En Independence Day: Resurgence, los Estados Unidos –ahora bajo la presidencia de una mujer– se disponen a celebrar la fecha de su independencia, acaecida el 4 de julio de 1776. Lo hacen con la satisfacción de que, tras haber vencido a ese primer grupo de invasores procedentes del espacio, la nación ha conocido 20 años de paz ininterrumpida, paz que se ha extendido al mundo entero.

Una sorpresa, nada grata, les aguarda. Los invasores vuelven por sus fueros en una nueva invasión, que se convierte en la razón de ser de esta nueva película.

Con semejante trama, la cinta abunda en secuencias en las que se presentan los ataques y los esfuerzos de los invadidos para evitar la aniquilación total del país.

Son protagonistas del nuevo filme, Lian Hemsworth, quien asume el papel principal, el de Jeff, aguerrido piloto que se enfrenta no solo a los enemigos sino que se introduce en el interior del mundo de los atacantes a fin de lograr una resonante victoria. Junto a él, David, protagonizado por Jeff Goldblum, un actor que figuró en el elenco de la primera cinta, es el otro personaje de importancia ya que, en la tierra y conduciendo una camioneta en la que viajan su padre y un grupo de muchachos que intentan escapar de la debacle, se enfrenta a la “reina madre”, figura central de los invasores en un combate tan desigual como el librado en tiempos bíblicos por David contra Goliat, aunque sin las connotaciones religiosas de ese enfrentamiento.

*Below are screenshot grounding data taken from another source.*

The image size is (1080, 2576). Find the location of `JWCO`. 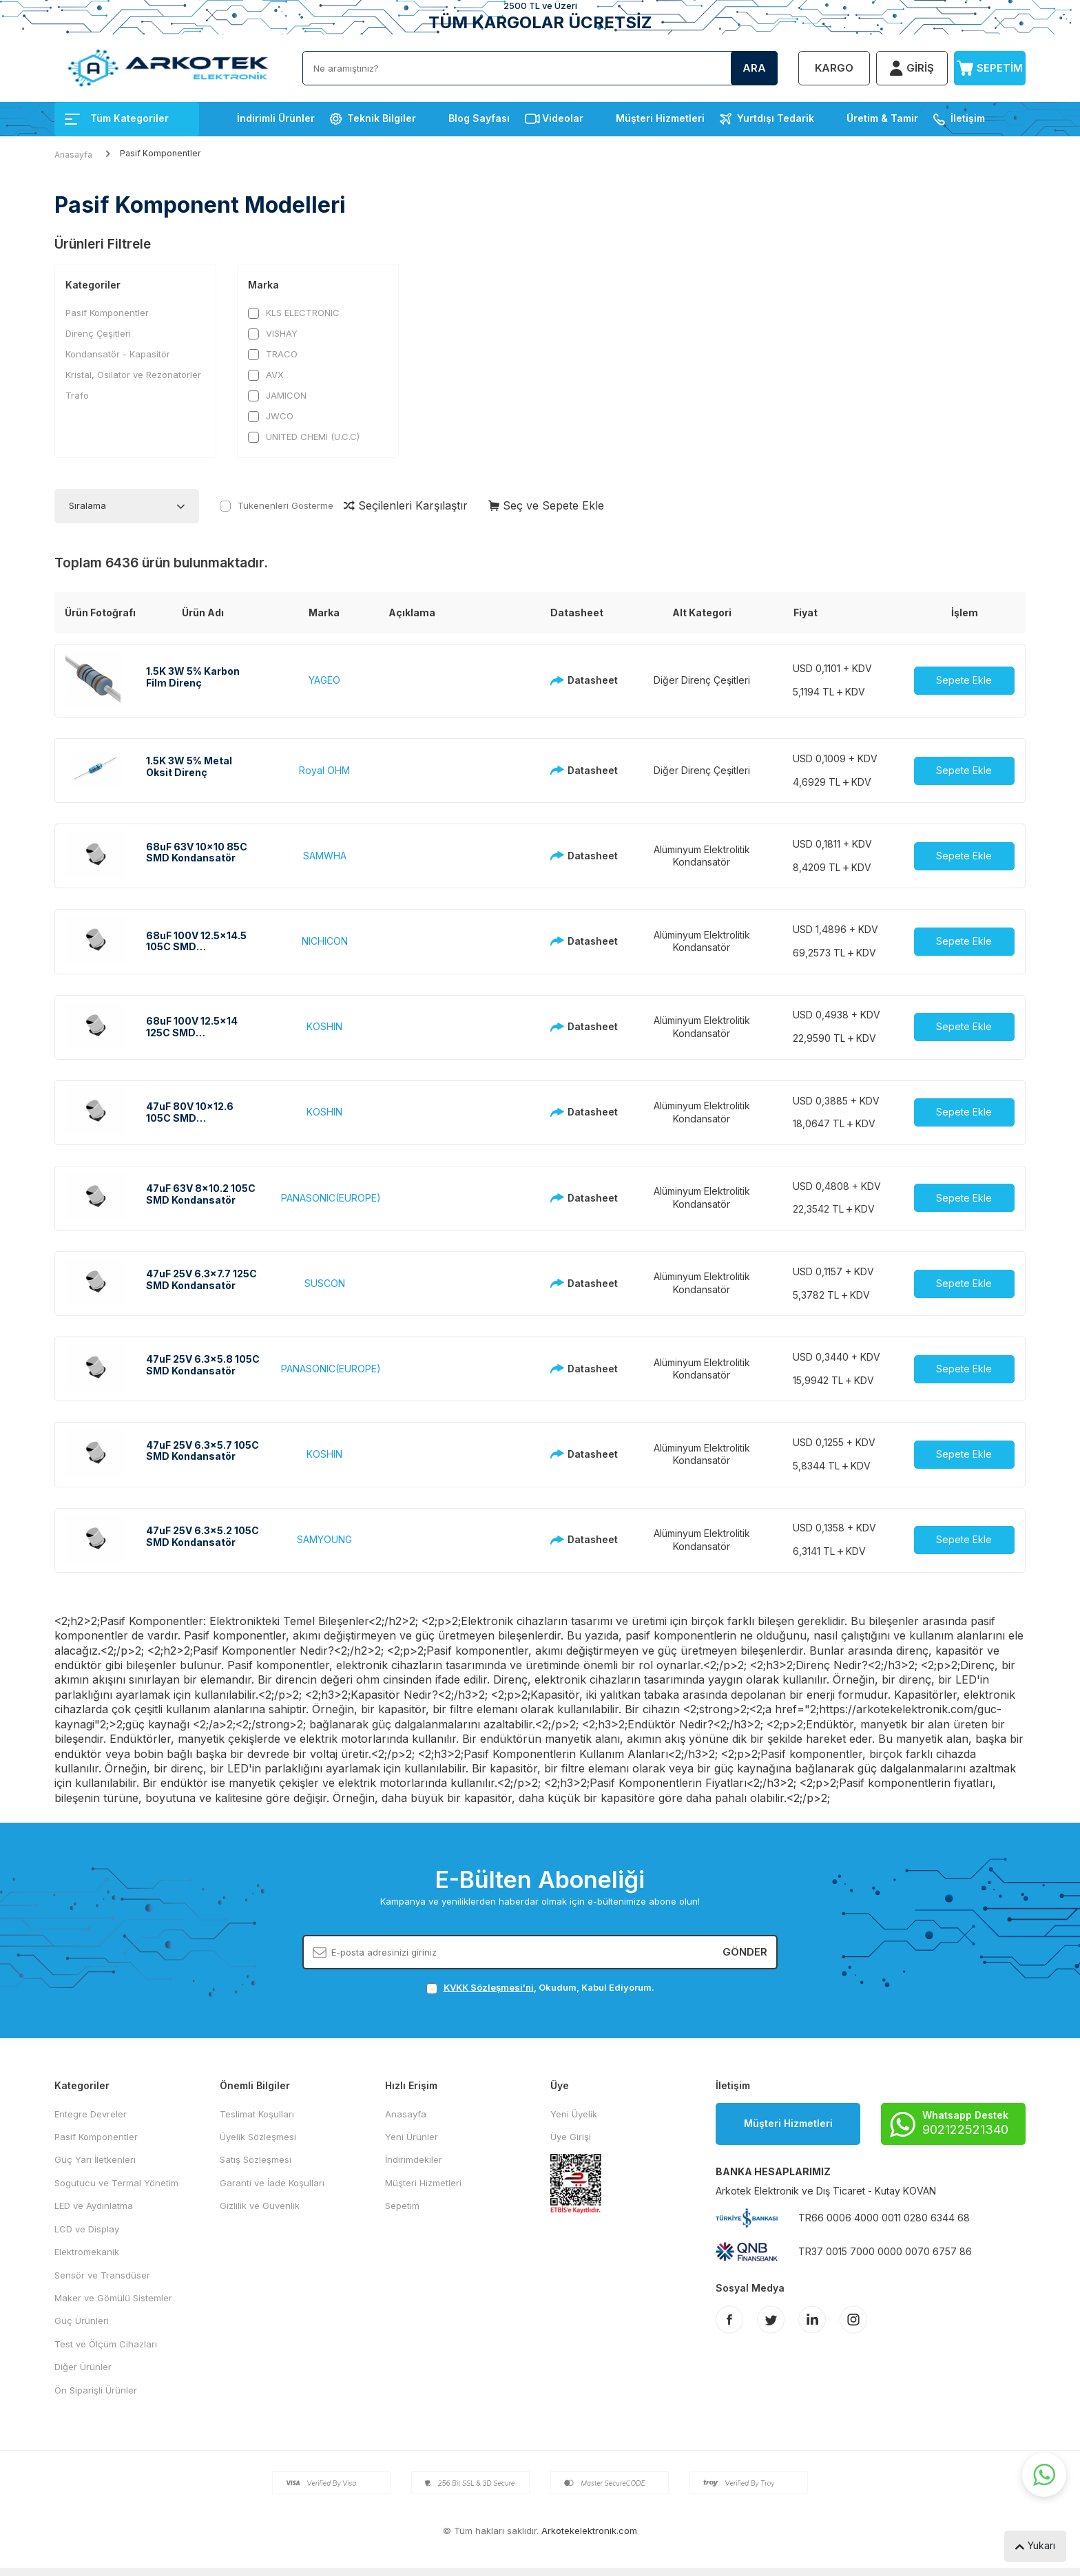

JWCO is located at coordinates (270, 416).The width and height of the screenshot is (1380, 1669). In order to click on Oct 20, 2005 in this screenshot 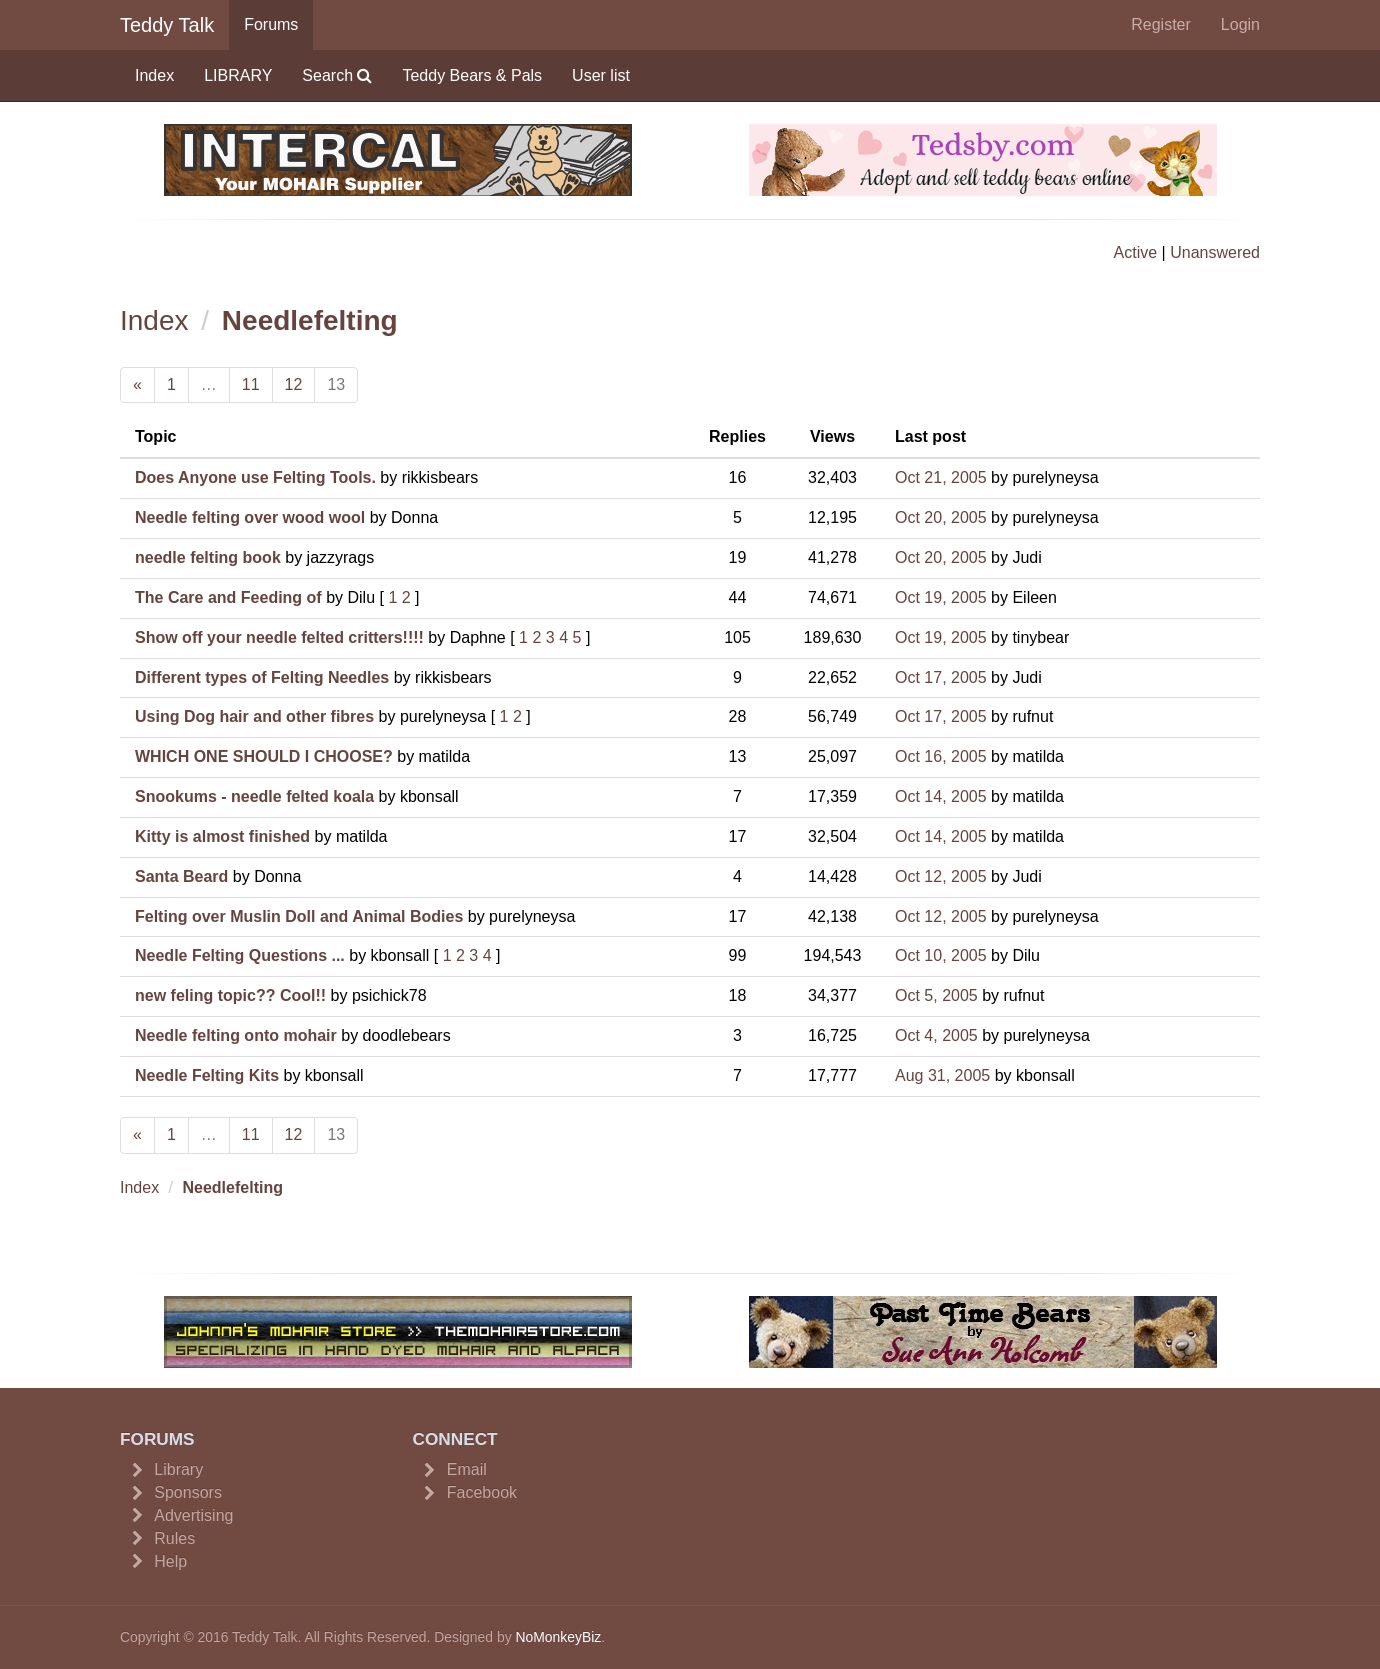, I will do `click(941, 517)`.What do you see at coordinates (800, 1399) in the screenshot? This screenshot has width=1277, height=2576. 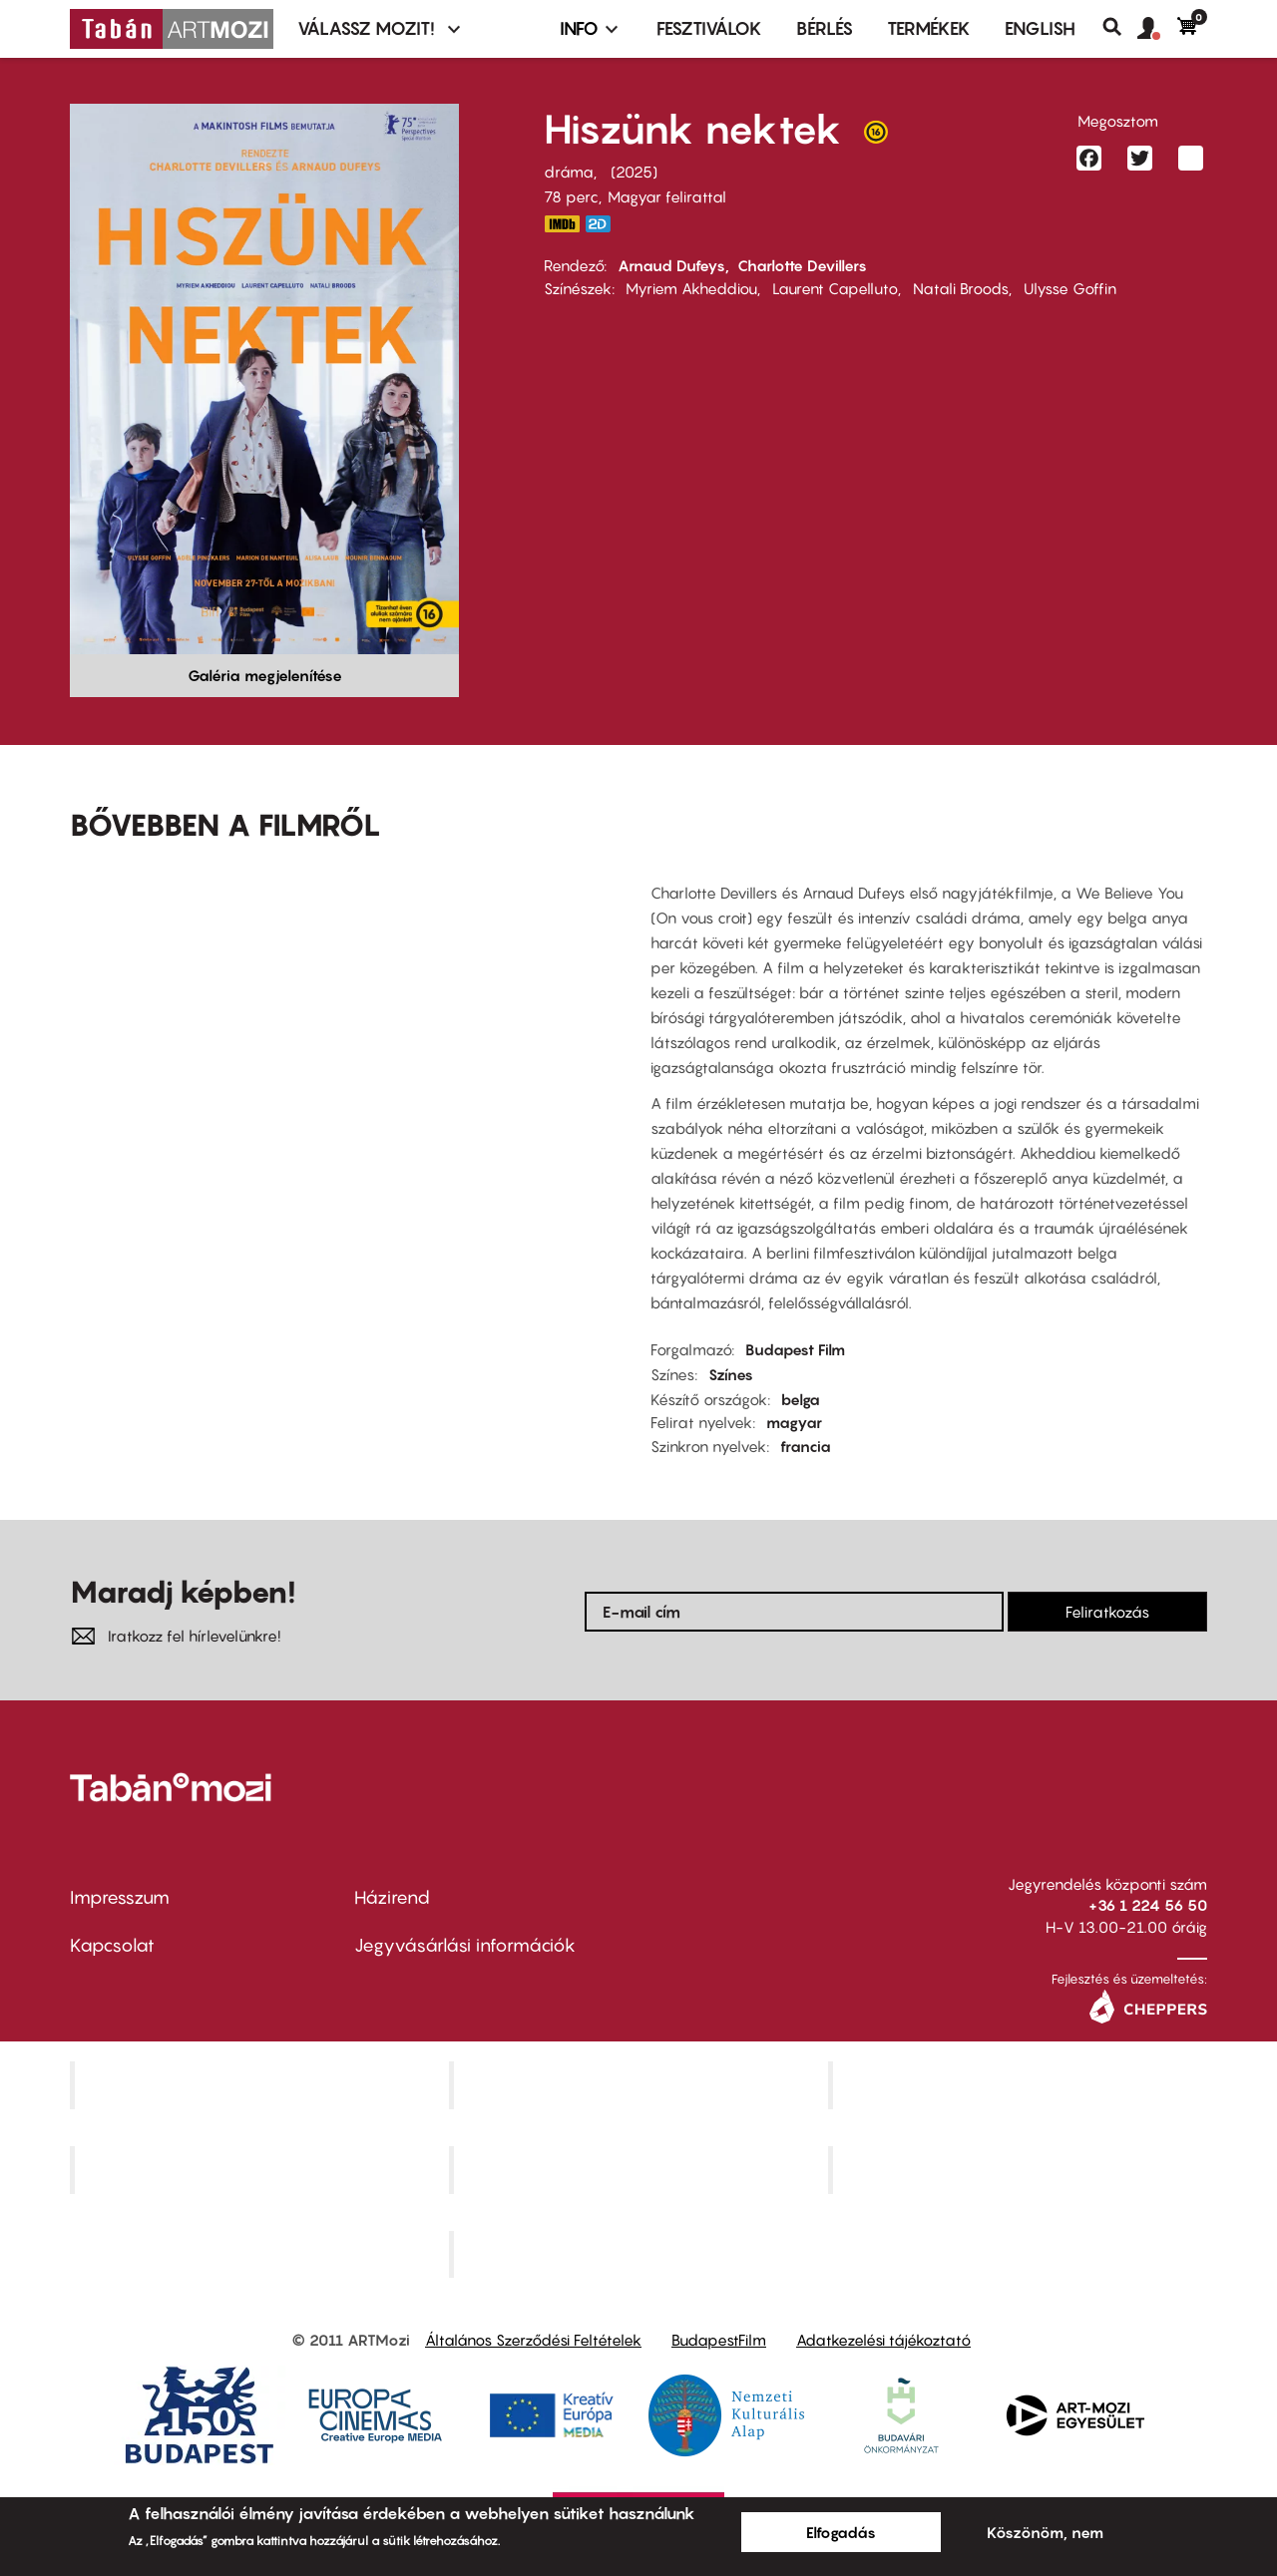 I see `belga` at bounding box center [800, 1399].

Estamos, pues, ante un filme desigual, que interesa un poco más cuando despliega el formidable aparato de tecnología y efectos especiales de que dispone el cine norteamericano. El resto del tiempo de duración de la cinta se gasta en situaciones tan vistas en el medio como la enemistad entre dos de los héroes del filme, el consabido romance o la nostalgia que nos hace recordar a la cinta anterior y a su protagonista, Will Smith.